Arthur Finds a Clippie Thing
One day Arthur found a clippie thing.
"I just found a clippie thing," said Arthur.
"Arthur just found a clippie thing," said Ford.
"Could one of you expla…" began Zaphod.
"It's no use!" yelled Trillian.
"Oh, okay," said Zaphod, "If you say so, I guess. But I thought…"
"Someone's taken my lipstick!" screeched Trillian, which was what she had been talking about in the first place.
"'It's no use' what?" said Arthur.
"It's perfectly obvious," said Trillian, glaring at Arthur. Arthur whimpered.
"Yeah monkey-boy," said Zaphod, hoping to win points with Trillian.
"I ate your lipstick," said Ford suddenly, "Well, first I used it, then I ate it."
"You're wearing lipstick?" asked Arthur.
"Well, itis purple," Ford pointed out.
"'It's no use' what?" said Zaphod.
"I already asked that and you told me I was stupid," said Arthur.
"You'rereally annoying me," said Zaphod. Arthur shrugged.
"So, what do you think this clippie thing is for?" said Arthur.
"Everyone forgot about thatminutes ago," said Zaphod dramatically.

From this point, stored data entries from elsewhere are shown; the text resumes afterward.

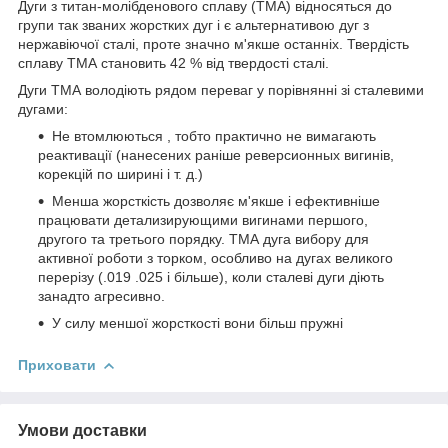
Дуги з титан-молібденового сплаву (ТМА) відносяться до
групи так званих жорстких дуг і є альтернативою дуг з
нержавіючої сталі, проте значно м'якше останніх. Твердість
сплаву ТМА становить 42 % від твердості сталі.
Дуги ТМА володіють рядом переваг у порівнянні зі сталевими
дугами:
Не втомлюються , тобто практично не вимагають
реактивації (нанесених раніше реверсионных вигинів,
корекцій по ширині і т. д.)
Менша жорсткість дозволяє м'якше і ефективніше
працювати детализирующими вигинами першого,
другого та третього порядку. ТМА дуга вибору для
активної роботи з торком, особливо на дугах великого
перерізу (.019 .025 і більше), коли сталеві дуги діють
занадто агресивно.
У силу меншої жорсткості вони більш пружні
Приховати
Умови доставки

"You ate my lipstick?" asked Trillian.
"More importantly, why is he wearing it?" said Arthur, but no one listened to him.
"I thought it would taste like grapes. But it didn't."
"Grapes?" said Zaphod, "I've got some grape juice right here." He took a flask out of his Snazzy™ jacket.
"Why do you have a sudden obsession with juice?" said Trillian.
"It's very healthy," Zaphod said defensively. Trillian gave him a look.
"Alright, I put some Bibley's Death Drink in it," said Zaphod, "And some Ole Janx Spirit." He sipped at his flask.
"Oh. Never mind. This is rasp-carrot juice."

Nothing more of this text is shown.